Una delle misure più discusse della Legge di bilancio – ora quasi interamente silenziata dal dibattito sulla legge elettorale – è l’Anticipo finanziario a garanzia pensionistica (Ape), introdotto in via sperimentale per il periodo 1 maggio 2017-31 dicembre 2018. Può accedervi chi ha compiuto 63 anni di età, matura il diritto alla pensione di vecchiaia entro 3 anni e 7 mesi, ha almeno 20 anni di contributi versati e ha una pensione – al netto dell’ammortamento della rata Ape – pari ad almeno 1,4 volte il trattamento minimo Inps (circa 700 euro, se si considerano gli importi 2016). Si tratta sostanzialmente di un prestito che viene acceso con un finanziatore (una banca, o probabilmente anche una società finanziaria), restituito con rate mensili in 20 anni a partire dalla data di decorrenza della pensione ed è assistito da una polizza assicurativa obbligatoria in caso di premorienza.

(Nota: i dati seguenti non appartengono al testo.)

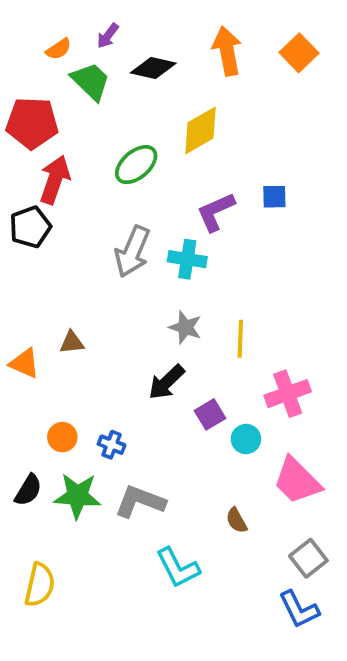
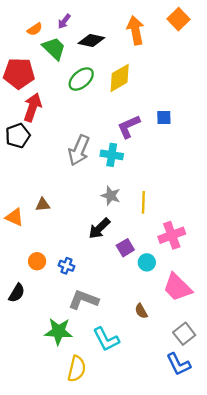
orange square: (299, 53) -> (179, 19), moved
green ellipse: (136, 165) -> (81, 79), moved
green star: (77, 496) -> (59, 331), moved
yellow semicircle: (40, 585) -> (77, 369), moved

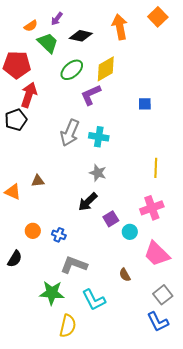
purple L-shape: (129, 127) -> (91, 95), moved
yellow line: (143, 202) -> (156, 168), moved

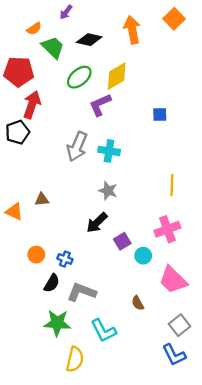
purple arrow: (57, 19) -> (66, 12), moved
black semicircle: (15, 259) -> (52, 283), moved

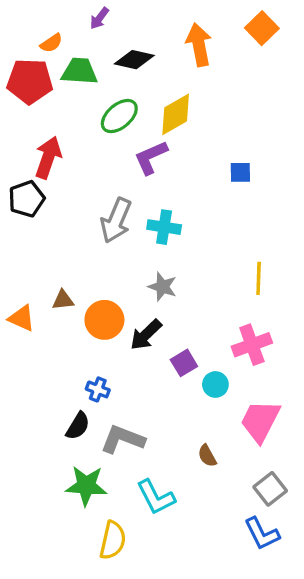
green trapezoid: (53, 47) -> (80, 71), turned -40
red pentagon: (19, 72) -> (30, 81), moved
orange circle: (36, 255) -> (104, 320), moved, size x1.5
pink trapezoid: (173, 280) -> (260, 421), turned 72

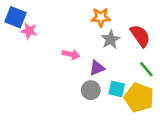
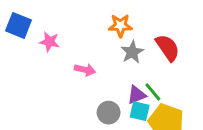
pink star: (29, 31) -> (49, 42), moved
purple triangle: (97, 68) -> (137, 95), moved
green line: (146, 69) -> (153, 92), moved

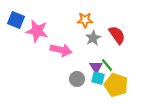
pink star: (49, 42) -> (37, 31), size x1.6
pink arrow: (85, 70) -> (61, 50), size x1.5
purple triangle: (137, 95) -> (96, 67), turned -40

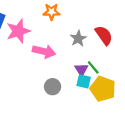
orange star: (85, 20) -> (51, 12), moved
pink star: (37, 31) -> (18, 31), turned -30
gray circle: (77, 79) -> (53, 87), moved

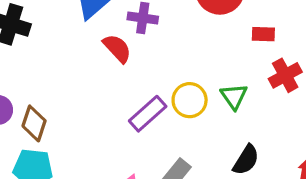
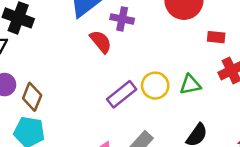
green triangle: (234, 96) -> (190, 85), turned 50

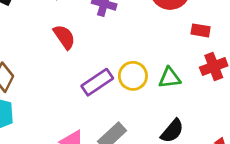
red semicircle: (101, 42) -> (64, 37), moved

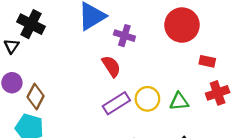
red semicircle: (64, 37) -> (111, 66), moved

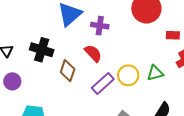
black cross: (31, 24) -> (42, 50), moved
brown diamond: (36, 96) -> (68, 71), moved

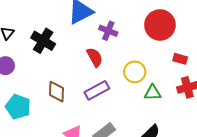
brown diamond: (68, 71) -> (56, 92), moved, turned -30
yellow circle: (128, 75) -> (135, 72), moved

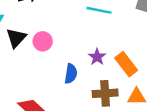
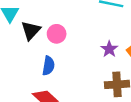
blue semicircle: (71, 74) -> (48, 66), moved

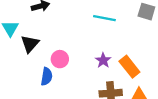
pink circle: (57, 34) -> (60, 59), moved

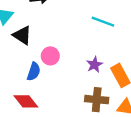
black triangle: (30, 44) -> (22, 35), turned -48

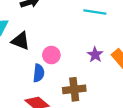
brown cross: (97, 100) -> (74, 89), moved

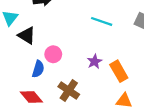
brown cross: (74, 89) -> (69, 91), turned 30

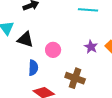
blue semicircle: (38, 69) -> (33, 68), moved

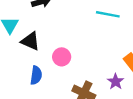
purple star: (91, 47) -> (116, 82), moved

Molte misure attuative saranno prese con uno specifico decreto del Presidente del consiglio dei Ministri, che getterà luce anche sull’accordo-quadro tra ministero dell’Economia e del Lavoro, da una parte, e Abi-Ania, cioè le associazioni rappresentative di banche e assicurazioni, dall’altra, per definire tassi di interesse e tassi di premio assicurativi. Fino alla sua emanazione sarà abbastanza difficoltoso stabilire con certezza i costi del finanziamento, salvo prendere a riferimento i tassi del credito al consumo – espressamente richiamato dalla norma – che, per i crediti personali, si aggirano in media intorno al 10%.

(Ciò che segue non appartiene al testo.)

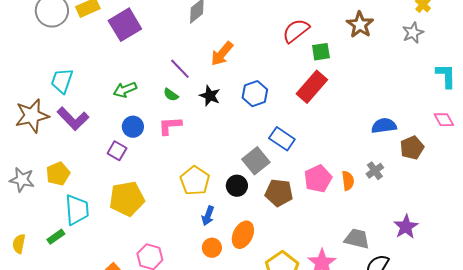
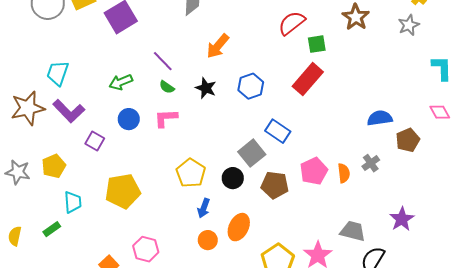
purple line: (180, 69) -> (163, 61), moved
purple square: (117, 151) -> (95, 141), moved
cyan trapezoid: (77, 210) -> (73, 202), size x0.7

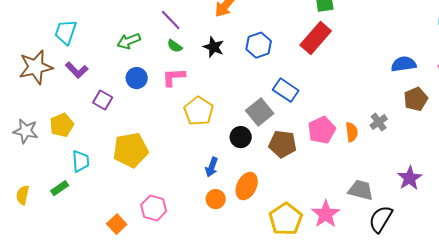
purple L-shape: (69, 111) -> (77, 70), size x0.7
blue semicircle: (380, 118) -> (404, 64), moved
yellow pentagon: (191, 173) -> (199, 111), moved

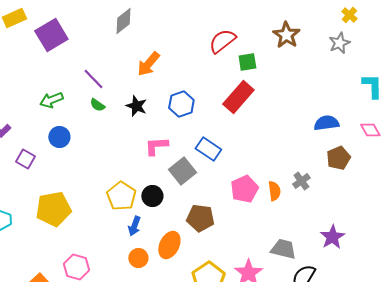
pink L-shape: (174, 77) -> (156, 146), moved
yellow pentagon: (199, 111) -> (121, 196), moved
black circle: (241, 137) -> (152, 196), moved
brown pentagon: (283, 144) -> (200, 218), moved

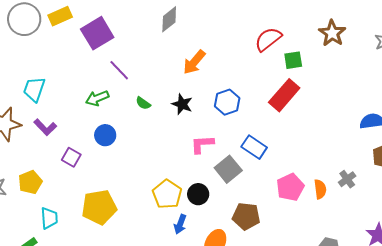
purple line: (93, 79) -> (119, 70), moved

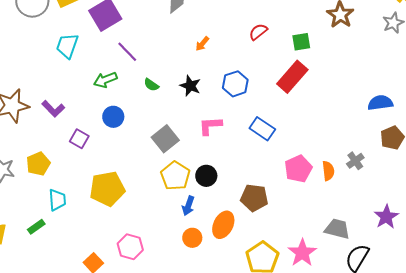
red semicircle: (268, 39) -> (258, 32), moved, size x0.7
orange arrow: (194, 62) -> (202, 44), size x0.6
cyan trapezoid: (34, 89) -> (67, 46), moved
gray square: (228, 169) -> (165, 139), moved

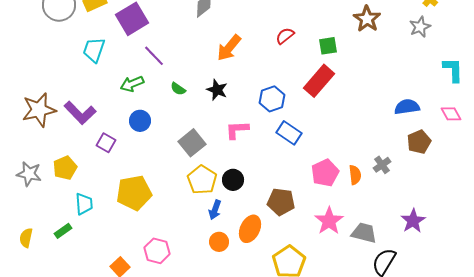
orange arrow: (202, 44) -> (229, 48), size x1.8
blue hexagon: (235, 84) -> (272, 99), moved
purple L-shape: (53, 109) -> (80, 113), size x1.4
pink star: (302, 253) -> (329, 221), moved

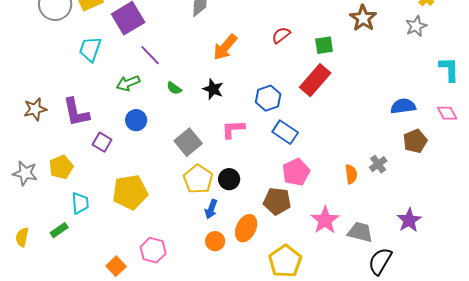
brown star: (39, 110) -> (35, 109), size x0.7
purple L-shape: (80, 113) -> (76, 112), turned 32
pink pentagon: (325, 173) -> (296, 172), moved

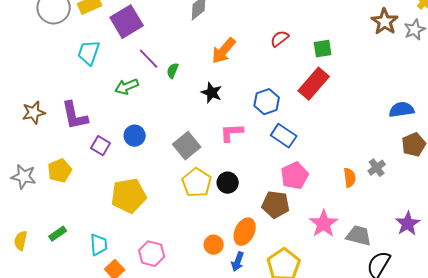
brown star: (363, 18) -> (385, 22), moved
green semicircle: (174, 88) -> (173, 71), moved, turned 77
blue circle: (136, 120) -> (135, 136), moved
cyan trapezoid: (80, 203) -> (99, 245), moved
blue arrow: (211, 209) -> (238, 262), moved

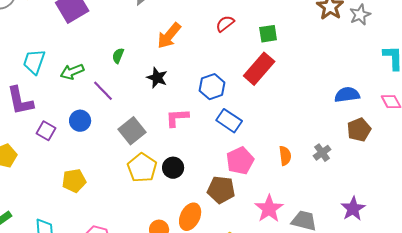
cyan trapezoid: (89, 53) -> (34, 62), moved
purple line: (149, 59) -> (103, 91), moved
orange semicircle: (350, 178) -> (285, 156), moved
yellow pentagon: (129, 196) -> (74, 181), size x0.7

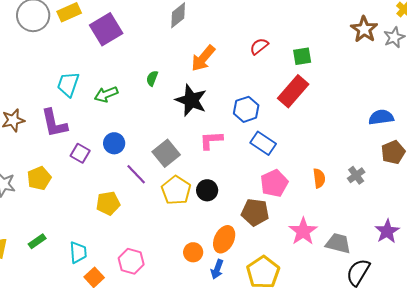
black star: (157, 78) -> (191, 100), size x1.5
purple line: (103, 91) -> (136, 174), moved

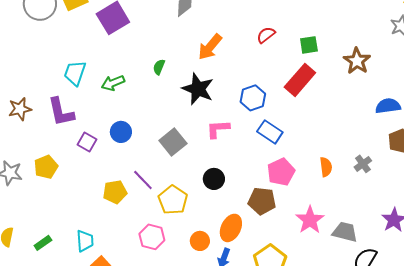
brown star: (364, 29) -> (357, 61), moved
purple line: (136, 174) -> (143, 180), moved
yellow pentagon: (176, 190) -> (173, 200), moved
green rectangle: (37, 241) -> (43, 243), moved
pink hexagon: (131, 261) -> (152, 237), moved

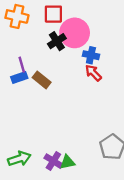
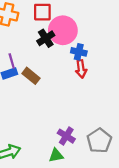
red arrow: (93, 73) -> (81, 69), turned -144
purple cross: (53, 161) -> (66, 136), moved

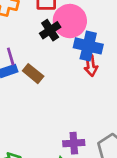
blue cross: (79, 52) -> (88, 46), size x1.5
purple cross: (66, 136) -> (74, 143), turned -36

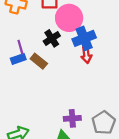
black cross: (50, 30) -> (52, 38), moved
blue cross: (88, 46) -> (84, 38), turned -35

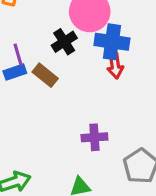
blue cross: (84, 38) -> (112, 42), turned 30
purple cross: (72, 118) -> (94, 137), moved

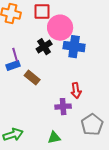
red arrow: (115, 66) -> (76, 91), moved
brown rectangle: (45, 75) -> (32, 78), moved

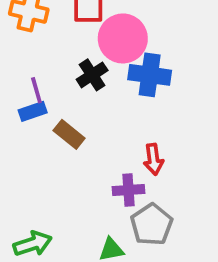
gray pentagon: (92, 125) -> (152, 225), moved

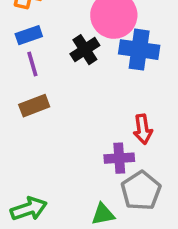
blue rectangle: (33, 111) -> (29, 35), moved
brown rectangle: (69, 134) -> (34, 106), moved, turned -60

Viene istituito un “Fondo di garanzia per l’accesso all’Ape” presso il ministero dell’Economia e delle Finanze con una dotazione iniziale di 70 milioni di euro per il 2017, attinti – forse un po’ subdolamente – dal fondo di garanzia per l’accesso ai finanziamenti per le imprese con numero di dipendenti inferiore a cinquanta, costituito presso l’Inps. Il finanziamento viene escluso – come per certi aspetti ovvio – dal concorso alla formazione del reddito; tuttavia ciò può non essere indifferente per l’erario. L’uscita anticipata di lavoratori, infatti, in assenza di sostituzioni, comporterà una perdita di gettito fiscale e contributivo. A questo occorre aggiungere l’introduzione di un credito di imposta annuo del 50% dell’importo pari a un ventesimo degli interessi e dei premi assicurativi complessivamente pattuiti nei relativi contratti, per il quale, tra l’altro, non sono previsti limiti di spesa annui, configurando quindi un vero e proprio diritto soggettivo, che potenzialmente potrà incrementare la spesa.

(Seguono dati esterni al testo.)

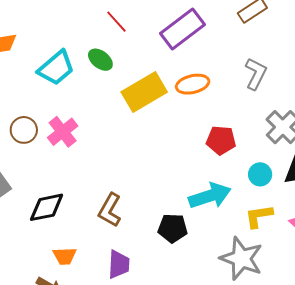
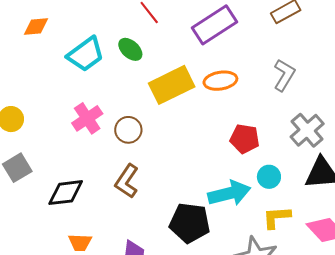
brown circle: (24, 130) -> (128, 130), moved
cyan circle: (260, 174) -> (269, 177), moved
brown L-shape: (110, 210) -> (127, 181), moved
black pentagon: (173, 228) -> (190, 223), size x1.4

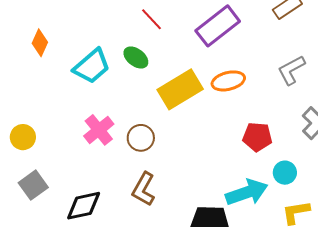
orange diamond: (36, 26) -> (40, 43), turned -56
gray L-shape: (284, 75) -> (291, 70), turned -144

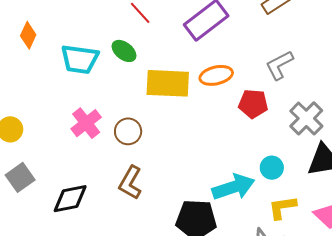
cyan trapezoid: (92, 66) -> (80, 59), turned 48
yellow rectangle: (180, 89) -> (168, 83), turned 33
red pentagon: (257, 137) -> (253, 104), moved

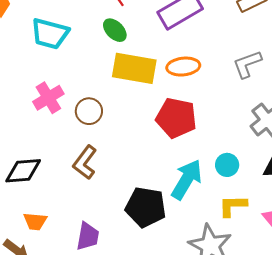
green ellipse: (124, 51) -> (115, 30), moved
red pentagon: (253, 104) -> (176, 118), moved, size x1.4
cyan arrow: (233, 187) -> (187, 179), turned -48

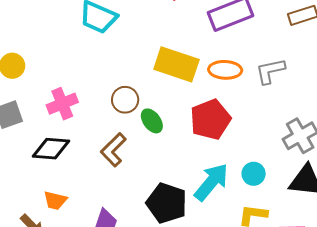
green ellipse: (115, 30) -> (152, 121), moved
gray L-shape: (247, 64) -> (270, 71), moved
pink cross: (48, 98) -> (62, 104), moved
red pentagon: (176, 118) -> (210, 120), turned 30

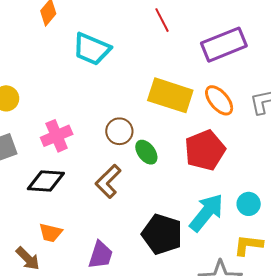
orange ellipse: (225, 70) -> (219, 100), turned 48

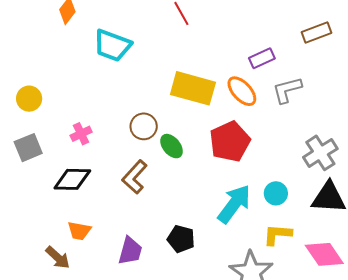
purple rectangle: (224, 45) -> (262, 58), moved, size x0.6
pink cross: (57, 136) -> (81, 134), size x0.7
black pentagon: (162, 234) -> (181, 239), moved, size x0.7

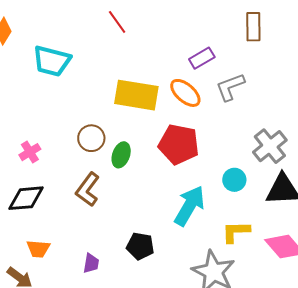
brown rectangle: (316, 32) -> (253, 27), turned -64
red pentagon: (230, 142) -> (179, 144), turned -30
green ellipse: (172, 146) -> (121, 155), turned 65
cyan circle: (276, 193) -> (234, 180), moved
purple trapezoid: (130, 251) -> (91, 263), size x0.7

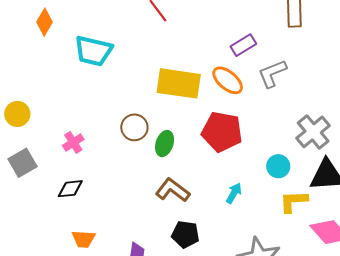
brown L-shape: (88, 189) -> (173, 190), moved, turned 92
black diamond: (26, 198) -> (70, 189), size x0.7
cyan arrow: (189, 206) -> (234, 193), size x0.5
yellow L-shape: (236, 232) -> (294, 201), moved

Di tenore decisamente più assistenziale è l’Ape sociale, che consiste in un’indennità erogata a persone di almeno 63 anni particolarmente disagiate, pari all’importo della rata mensile della pensione all’accesso alla prestazione e comunque in misura non superiore a 1.500 euro. Si tratta in sostanza di un anticipo (Ape) finanziato direttamente dallo Stato, al verificarsi di certe condizioni, quali stati di disoccupazione o riduzione della capacità lavorativa del 74% con anzianità contributiva di almeno 30 anni, presenza di coniuge o parenti di primo grado conviventi affetti da grave handicap.
Diversamente dalla sorella maggiore, per l’Ape sociale è stimato il potenziale di accesso (circa 34 mila persone nel 2017, 43 mila nel 2018, poi a decrescere fino ad azzerarsi nel 2023) ed è fissato il limite di spesa (300 milioni di euro nel 2017, 609 nel 2018, 647 nel 2019, poi a decrescere fino a 8 milioni nel 2023), prevedendo quale clausola di salvaguardia il posticipo della decorrenza del trattamento pensionistico per rispettare il limite di spesa.
Naturalmente, vi sono rischi di carattere sociale, che le osservazioni alla relazione tecnica al provvedimento non mancano di rilevare, rappresentati soprattutto dalla pressione politica per estendere il beneficio, ricreando una nuova serie di salvaguardie esodati, ovvero da possibili ricorsi alla Corte Costituzionale di chi rimane a secco, magari patrocinati da sindacati sempre più attenti alle esigenze dei pensionati e sempre meno a quelle dei lavoratori, con l’effetto di moltiplicare la spesa, come nel caso del blocco delle rivalutazioni deciso dalla riforma Monti-Fornero, che rischiò di dissanguare le casse dello Stato.
A conti fatti, in sostanza, si continua ad aumentare la spesa pensionistica, nonostante il sospetto di manovre correttive richieste dall’Unione europea e previsioni di crescita al momento non floride.